### Requirement
Set down each entry below exactly as written, keeping the pictures out.

### Material supplied
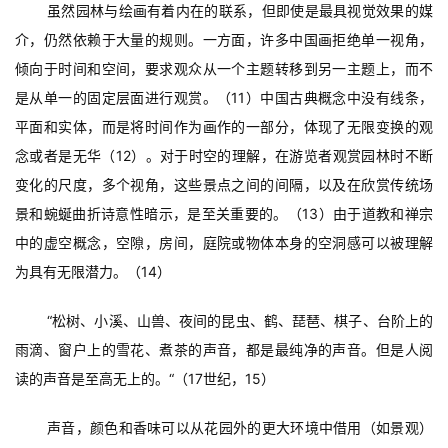
虽然园林与绘画有着内在的联系，但即使是最具视觉效果的媒
介，仍然依赖于大量的规则。一方面，许多中国画拒绝单一视角，
倾向于时间和空间，要求观众从一个主题转移到另一主题上，而不
是从单一的固定层面进行观赏。（11）中国古典概念中没有线条，
平面和实体，而是将时间作为画作的一部分，体现了无限变换的观
念或者是无华（12）。对于时空的理解，在游览者观赏园林时不断
变化的尺度，多个视角，这些景点之间的间隔，以及在欣赏传统场
景和蜿蜒曲折诗意性暗示，是至关重要的。（13）由于道教和禅宗
中的虚空概念，空隙，房间，庭院或物体本身的空洞感可以被理解
为具有无限潜力。（14）
“松树、小溪、山兽、夜间的昆虫、鹤、琵琶、棋子、台阶上的
雨滴、窗户上的雪花、煮茶的声音，都是最纯净的声音。但是人阅
读的声音是至高无上的。“（17世纪，15）
声音，颜色和香味可以从花园外的更大环境中借用（如景观）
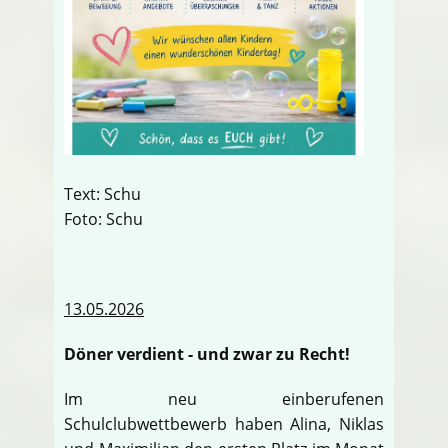
Text: Schu
Foto: Schu
13.05.2026
Döner verdient - und zwar zu Recht!
Im neu einberufenen
Schulclubwettbewerb haben Alina, Niklas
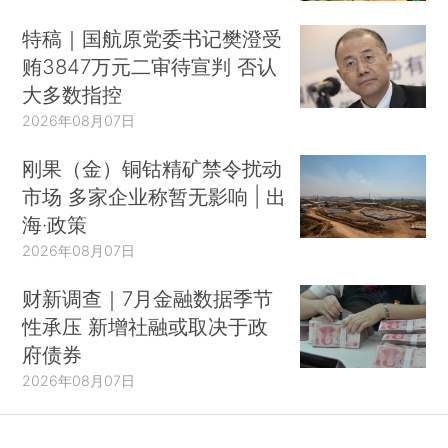
特稿｜国航原党委书记樊澄受
贿3847万元二审待宣判 否认
大多数指控
2026年08月07日
刚果（金）铜钴精矿禁令扰动
市场 多家企业称暂无影响 | 出
海·政策
2026年08月07日
财新调查｜7月金融数据季节
性承压 新增社融或取决于政
府债券
2026年08月07日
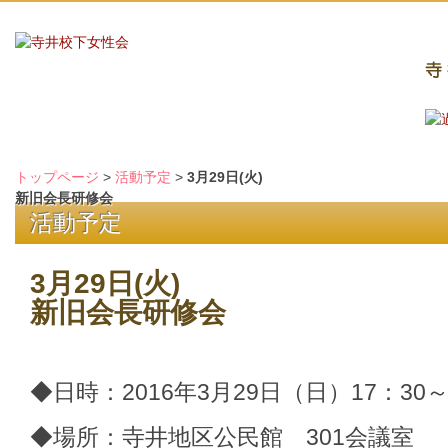
トップページ
>
活動予定
>
3月29日(火)
新旧会長研修会
活動予定
3月29日(火)
新旧会長研修会
◆日時：2016年3月29日（日）17：30
◆場所：寺井地区公民館 301会議室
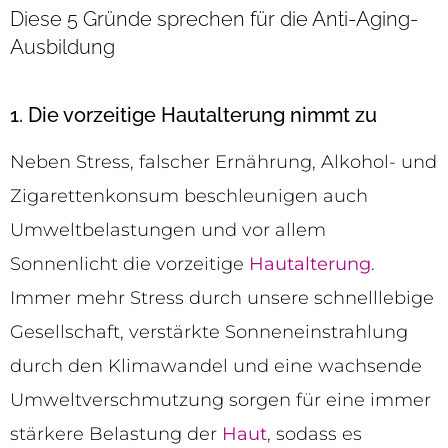
Diese 5 Gründe sprechen für die Anti-Aging-
Ausbildung
1. Die vorzeitige Hautalterung nimmt zu
Neben Stress, falscher Ernährung, Alkohol- und
Zigarettenkonsum beschleunigen auch
Umweltbelastungen und vor allem
Sonnenlicht die vorzeitige
Hautalterung
.
Immer mehr Stress durch unsere schnelllebige
Gesellschaft, verstärkte Sonneneinstrahlung
durch den Klimawandel und eine wachsende
Umweltverschmutzung sorgen für eine immer
stärkere Belastung der
Haut
, sodass es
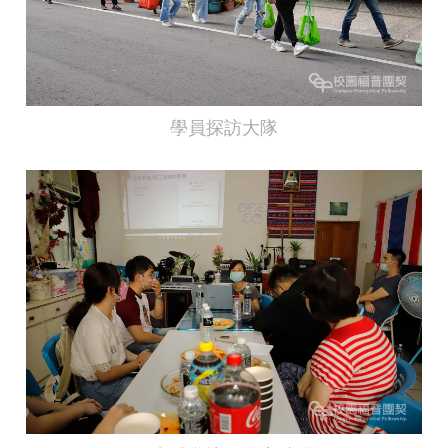
學員探訪大隊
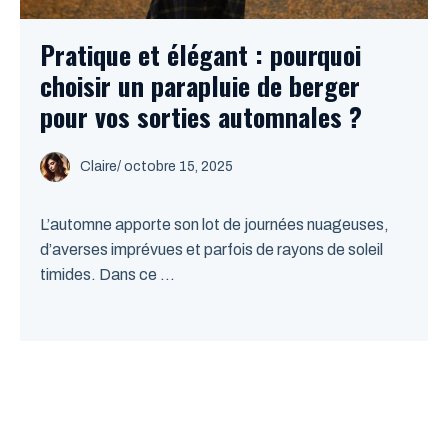
Pratique et élégant : pourquoi
choisir un parapluie de berger
pour vos sorties automnales ?
Claire
/
octobre 15, 2025
L’automne apporte son lot de journées nuageuses,
d’averses imprévues et parfois de rayons de soleil
timides. Dans ce ...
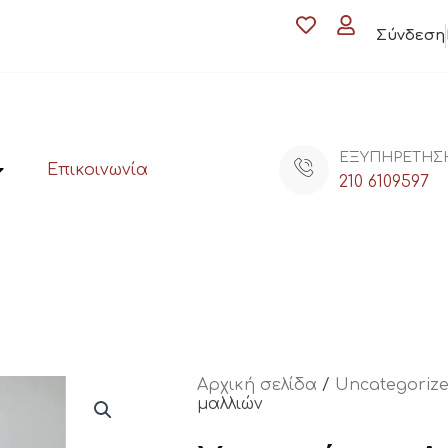
Σύνδεση
ΕΞΥΠΗΡΕΤΗΣ
Επικοινωνία
210 6109597
Αρχική σελίδα
/
Uncategoriz
μαλλιών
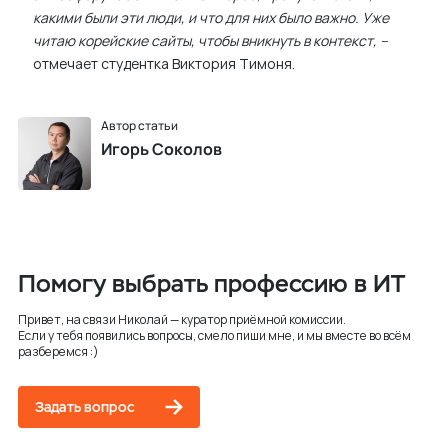
какими были эти люди, и что для них было важно. Уже
читаю корейские сайты, чтобы вникнуть в контекст, –
отмечает студентка Виктория Тимоня.
Автор статьи
Игорь Соколов
Помогу выбрать профессию в ИТ
Привет, на связи Николай — куратор приёмной комиссии.
Если у тебя появились вопросы, смело пиши мне, и мы вместе во всём
разберемся :)
Задать вопрос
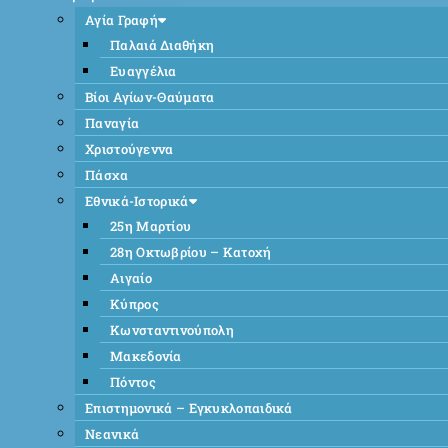
Αγία Γραφή
Παλαιά Διαθήκη
Ευαγγέλια
Βίοι Αγίων-Θαύματα
Παναγία
Χριστούγεννα
Πάσχα
Εθνικά-Ιστορικά
25η Μαρτίου
28η Οκτωβρίου – Κατοχή
Αιγαίο
Κύπρος
Κωνσταντινούπολη
Μακεδονία
Πόντος
Επιστημονικά – Εγκυκλοπαιδικά
Νεανικά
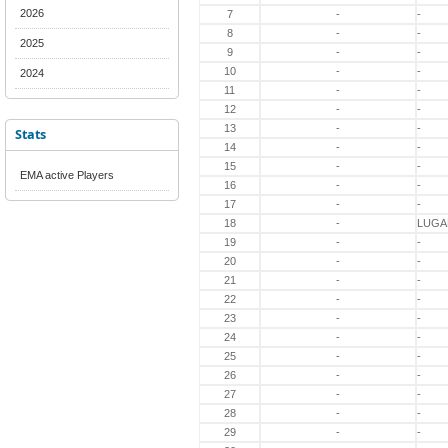
2026
7
-
-
8
-
-
2025
9
-
-
10
-
-
2024
11
-
-
12
-
-
13
-
-
Stats
14
-
-
15
-
-
EMA active Players
16
-
-
17
-
-
18
-
LUGA
19
-
-
20
-
-
21
-
-
22
-
-
23
-
-
24
-
-
25
-
-
26
-
-
27
-
-
28
-
-
29
-
-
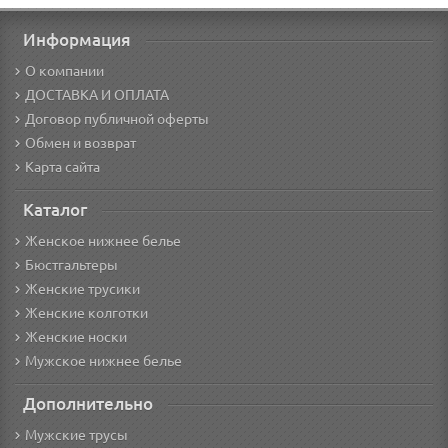
Информация
О компании
ДОСТАВКА И ОПЛАТА
Договор публичной оферты
Обмен и возврат
Карта сайта
Каталог
Женское нижнее белье
Бюстгальтеры
Женские трусики
Женские колготки
Женские носки
Мужское нижнее белье
Дополнительно
Мужские трусы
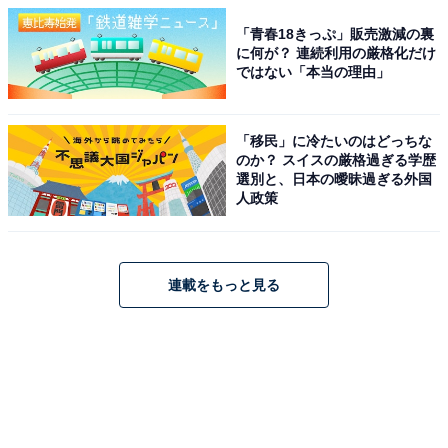
「青春18きっぷ」販売激減の裏
に何が？ 連続利用の厳格化だけ
ではない「本当の理由」
「移民」に冷たいのはどっちな
のか？ スイスの厳格過ぎる学歴
選別と、日本の曖昧過ぎる外国
人政策
連載をもっと見る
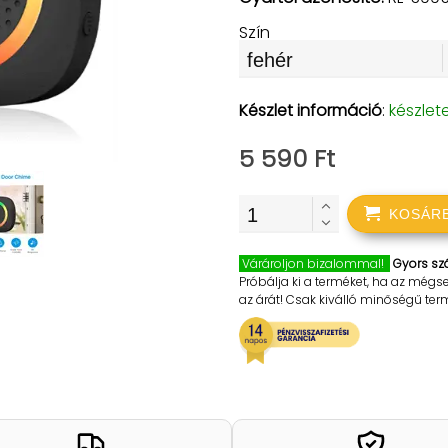
Szín
Készlet információ
:
készlet
5 590 Ft
KOSÁR
Várároljon bizalommal!
Gyors szá
Próbálja ki a terméket, ha az mégs
az árát! Csak kiválló minőségű te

### Solution to this problem
虽然园林与绘画有着内在的联系，但即使是最具视觉效果的媒
介，仍然依赖于大量的规则。一方面，许多中国画拒绝单一视角，
倾向于时间和空间，要求观众从一个主题转移到另一主题上，而不
是从单一的固定层面进行观赏。（11）中国古典概念中没有线条，
平面和实体，而是将时间作为画作的一部分，体现了无限变换的观
念或者是无华（12）。对于时空的理解，在游览者观赏园林时不断
变化的尺度，多个视角，这些景点之间的间隔，以及在欣赏传统场
景和蜿蜒曲折诗意性暗示，是至关重要的。（13）由于道教和禅宗
中的虚空概念，空隙，房间，庭院或物体本身的空洞感可以被理解
为具有无限潜力。（14）
“松树、小溪、山兽、夜间的昆虫、鹤、琵琶、棋子、台阶上的
雨滴、窗户上的雪花、煮茶的声音，都是最纯净的声音。但是人阅
读的声音是至高无上的。“（17世纪，15）
声音，颜色和香味可以从花园外的更大环境中借用（如景观）
Text: Schu
Foto: Schu
13.05.2026
Döner verdient - und zwar zu Recht!
Im neu einberufenen
Schulclubwettbewerb haben Alina, Niklas
特稿｜国航原党委书记樊澄受
贿3847万元二审待宣判 否认
大多数指控
2026年08月07日
刚果（金）铜钴精矿禁令扰动
市场 多家企业称暂无影响 | 出
海·政策
2026年08月07日
财新调查｜7月金融数据季节
性承压 新增社融或取决于政
府债券
2026年08月07日
トップページ
>
活動予定
>
3月29日(火)
新旧会長研修会
活動予定
3月29日(火)
新旧会長研修会
◆日時：2016年3月29日（日）17：30
◆場所：寺井地区公民館 301会議室
Diese 5 Gründe sprechen für die Anti-Aging-
Ausbildung
1. Die vorzeitige Hautalterung nimmt zu
Neben Stress, falscher Ernährung, Alkohol- und
Zigarettenkonsum beschleunigen auch
Umweltbelastungen und vor allem
Sonnenlicht die vorzeitige
Hautalterung
.
Immer mehr Stress durch unsere schnelllebige
Gesellschaft, verstärkte Sonneneinstrahlung
durch den Klimawandel und eine wachsende
Umweltverschmutzung sorgen für eine immer
stärkere Belastung der
Haut
, sodass es
學員探訪大隊
Pratique et élégant : pourquoi
choisir un parapluie de berger
pour vos sorties automnales ?
Claire
/
octobre 15, 2025
L’automne apporte son lot de journées nuageuses,
d’averses imprévues et parfois de rayons de soleil
timides. Dans ce ...
Σύνδεση
ΕΞΥΠΗΡΕΤΗΣ
Επικοινωνία
210 6109597
Αρχική σελίδα
/
Uncategoriz
μαλλιών
какими были эти люди, и что для них было важно. Уже
читаю корейские сайты, чтобы вникнуть в контекст, –
отмечает студентка Виктория Тимоня.
Автор статьи
Игорь Соколов
Помогу выбрать профессию в ИТ
Привет, на связи Николай — куратор приёмной комиссии.
Если у тебя появились вопросы, смело пиши мне, и мы вместе во всём
разберемся :)
Задать вопрос
Αγία Γραφή
Παλαιά Διαθήκη
Ευαγγέλια
Βίοι Αγίων-Θαύματα
Παναγία
Χριστούγεννα
Πάσχα
Εθνικά-Ιστορικά
25η Μαρτίου
28η Οκτωβρίου – Κατοχή
Αιγαίο
Κύπρος
Κωνσταντινούπολη
Μακεδονία
Πόντος
Επιστημονικά – Εγκυκλοπαιδικά
Νεανικά
2026
7
-
-
8
-
-
2025
9
-
-
10
-
-
2024
11
-
-
12
-
-
13
-
-
Stats
14
-
-
15
-
-
EMA active Players
16
-
-
17
-
-
18
-
LUGA
19
-
-
20
-
-
21
-
-
22
-
-
23
-
-
24
-
-
25
-
-
26
-
-
27
-
-
28
-
-
29
-
-
Информация
О компании
ДОСТАВКА И ОПЛАТА
Договор публичной оферты
Обмен и возврат
Карта сайта
Каталог
Женское нижнее белье
Бюстгальтеры
Женские трусики
Женские колготки
Женские носки
Мужское нижнее белье
Дополнительно
Мужские трусы
「青春18きっぷ」販売激減の裏
に何が？ 連続利用の厳格化だけ
ではない「本当の理由」
「移民」に冷たいのはどっちな
のか？ スイスの厳格過ぎる学歴
選別と、日本の曖昧過ぎる外国
人政策
連載をもっと見る
Szín
Készlet információ
:
készlet
5 590 Ft
KOSÁR
Várároljon bizalommal!
Gyors szá
Próbálja ki a terméket, ha az mégs
az árát! Csak kiválló minőségű te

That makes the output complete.